A graduate in languages and medical science at Flinders, Ms McLennan is now studying at Oxford University, where she is researching factors contributing to obesity.
She has been awarded one of the eight annual scholarships awarded annually by the General Sir John Monash Foundation to outstanding young Australians with the potential to be leaders in their fields to pursue postgraduate studies at the world’s leading universities. The scholarship is worth up to $150,000 over three years.
Ms McLennan is presently studying towards a masters degree in the field of medical anthropology, a discipline that examines the relationship between wider cultural factors and health. She is working in a unit dedicated to the study of obesity and the development of effective policies to counter it. The Monash Award will support the extension of her masters research into a doctorate.

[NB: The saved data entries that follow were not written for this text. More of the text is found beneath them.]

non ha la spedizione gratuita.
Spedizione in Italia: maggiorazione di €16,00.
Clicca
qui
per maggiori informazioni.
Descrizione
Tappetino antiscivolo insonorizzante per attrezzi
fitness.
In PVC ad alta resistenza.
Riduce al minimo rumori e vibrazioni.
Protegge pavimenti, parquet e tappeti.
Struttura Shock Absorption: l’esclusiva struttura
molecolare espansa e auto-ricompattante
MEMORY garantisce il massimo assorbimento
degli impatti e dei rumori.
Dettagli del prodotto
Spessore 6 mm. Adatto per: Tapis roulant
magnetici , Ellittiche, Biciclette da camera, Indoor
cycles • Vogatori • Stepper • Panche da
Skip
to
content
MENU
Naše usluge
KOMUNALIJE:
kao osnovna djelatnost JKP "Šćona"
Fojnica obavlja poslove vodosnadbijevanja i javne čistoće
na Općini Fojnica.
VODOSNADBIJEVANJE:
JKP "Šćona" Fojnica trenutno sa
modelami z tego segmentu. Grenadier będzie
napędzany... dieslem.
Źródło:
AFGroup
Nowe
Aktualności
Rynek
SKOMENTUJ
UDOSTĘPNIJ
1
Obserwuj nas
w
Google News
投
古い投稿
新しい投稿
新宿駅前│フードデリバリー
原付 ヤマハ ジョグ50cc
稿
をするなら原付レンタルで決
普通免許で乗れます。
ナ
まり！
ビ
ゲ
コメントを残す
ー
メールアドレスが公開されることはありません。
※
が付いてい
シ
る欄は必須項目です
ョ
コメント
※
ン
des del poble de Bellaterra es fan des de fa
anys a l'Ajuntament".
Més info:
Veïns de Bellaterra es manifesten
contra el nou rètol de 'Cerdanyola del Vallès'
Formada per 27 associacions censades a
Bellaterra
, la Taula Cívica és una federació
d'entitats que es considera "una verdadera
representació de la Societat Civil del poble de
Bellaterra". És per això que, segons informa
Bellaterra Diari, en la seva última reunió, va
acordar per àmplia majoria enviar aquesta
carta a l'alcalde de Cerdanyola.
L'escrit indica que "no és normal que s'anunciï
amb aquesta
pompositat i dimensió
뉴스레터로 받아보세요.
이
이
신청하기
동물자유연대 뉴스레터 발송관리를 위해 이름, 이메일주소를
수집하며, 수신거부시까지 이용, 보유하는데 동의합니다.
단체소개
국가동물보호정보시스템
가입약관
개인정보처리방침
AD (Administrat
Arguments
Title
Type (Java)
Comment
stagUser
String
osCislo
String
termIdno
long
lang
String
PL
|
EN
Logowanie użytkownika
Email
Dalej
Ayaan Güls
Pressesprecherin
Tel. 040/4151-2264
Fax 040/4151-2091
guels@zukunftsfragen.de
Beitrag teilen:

With most current policy on obesity framed on a formula of individuals eating “wrong” foods and doing too little exercise, Ms McLennan said a broader understanding of obesity that extends beyond biomedical factors and takes into account the broader social, economic and political forces that shape population health is required.
“Anthropology suggests that ‘energy’ has little to do with why we consume or buy food,” she said.
“If that’s the case, and we have designed current policy interventions around a paradigm that is not based on what happens in real life, is it any wonder that they are not effective?”
Ms McLennan is focusing her research on models of societies in the South Pacific that offer a strong set of traditional cultural practices with regard to food and yet share world-wide trends towards obesity.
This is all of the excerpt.